▶ Task description:
Your task is to transcribe all of the records exactly and leave out the pictures.
START Material provided
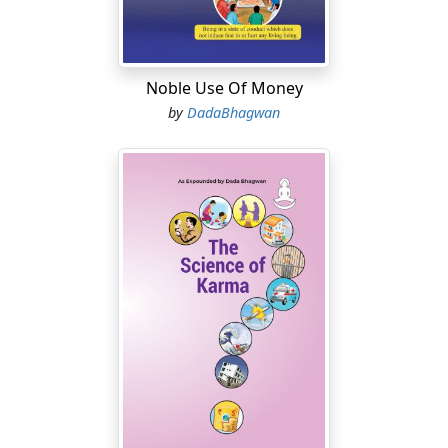
Noble Use Of Money
by
DadaBhagwan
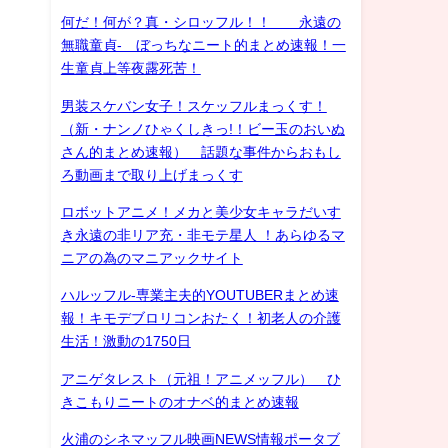
何だ！何が？真・シロッフル！！ 永遠の
無職童貞- ぼっちなニート的まとめ速報！一
生童貞上等夜露死苦！
男装スケバン女子！スケッフルまっくす！
（新・ナンノひゃくしきっ!！ビー玉のおいぬ
さん的まとめ速報） 話題な事件からおもし
ろ動画まで取り上げまっくす
ロボットアニメ！メカと美少女キャラだいす
き永遠の非リア充・非モテ星人 ！あらゆるマ
ニアの為のマニアックサイト
ハルッフル-専業主夫的YOUTUBERまとめ速
報！キモデブロリコンおたく！初老人の介護
生活！激動の1750日
アニゲタレスト（元祖！アニメッフル） ひ
きこもりニートのオナベ的まとめ速報
火浦のシネマッフル映画NEWS情報ポータブ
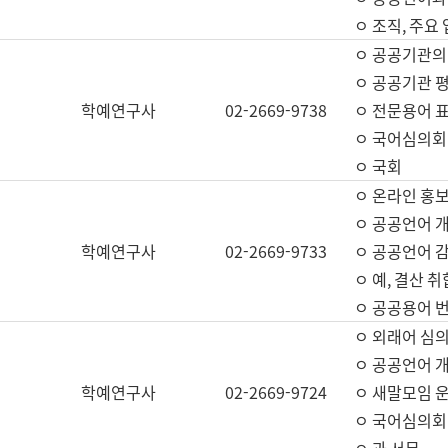
ㅇ 조직, 주요
ㅇ 공공기관의
ㅇ 공공기관 평
학예연구사
02-2669-9738
ㅇ 전문용어 
ㅇ 국어심의회
ㅇ 국회
ㅇ 온라인 홍보
ㅇ 공공언어 개
학예연구사
02-2669-9733
ㅇ 공공언어 감
ㅇ 예, 결산 취
ㅇ 공공용어 번
ㅇ 외래어 심의
ㅇ 공공언어 
학예연구사
02-2669-9724
ㅇ 새말모임 운
ㅇ 국어심의회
END Material provided
▶ Answer to this exercise:
Noble Use Of Money
by
DadaBhagwan
何だ！何が？真・シロッフル！！ 永遠の
無職童貞- ぼっちなニート的まとめ速報！一
生童貞上等夜露死苦！
男装スケバン女子！スケッフルまっくす！
（新・ナンノひゃくしきっ!！ビー玉のおいぬ
さん的まとめ速報） 話題な事件からおもし
ろ動画まで取り上げまっくす
ロボットアニメ！メカと美少女キャラだいす
き永遠の非リア充・非モテ星人 ！あらゆるマ
ニアの為のマニアックサイト
ハルッフル-専業主夫的YOUTUBERまとめ速
報！キモデブロリコンおたく！初老人の介護
生活！激動の1750日
アニゲタレスト（元祖！アニメッフル） ひ
きこもりニートのオナベ的まとめ速報
火浦のシネマッフル映画NEWS情報ポータブ
ㅇ 조직, 주요
ㅇ 공공기관의
ㅇ 공공기관 평
학예연구사
02-2669-9738
ㅇ 전문용어 
ㅇ 국어심의회
ㅇ 국회
ㅇ 온라인 홍보
ㅇ 공공언어 개
학예연구사
02-2669-9733
ㅇ 공공언어 감
ㅇ 예, 결산 취
ㅇ 공공용어 번
ㅇ 외래어 심의
ㅇ 공공언어 
학예연구사
02-2669-9724
ㅇ 새말모임 운
ㅇ 국어심의회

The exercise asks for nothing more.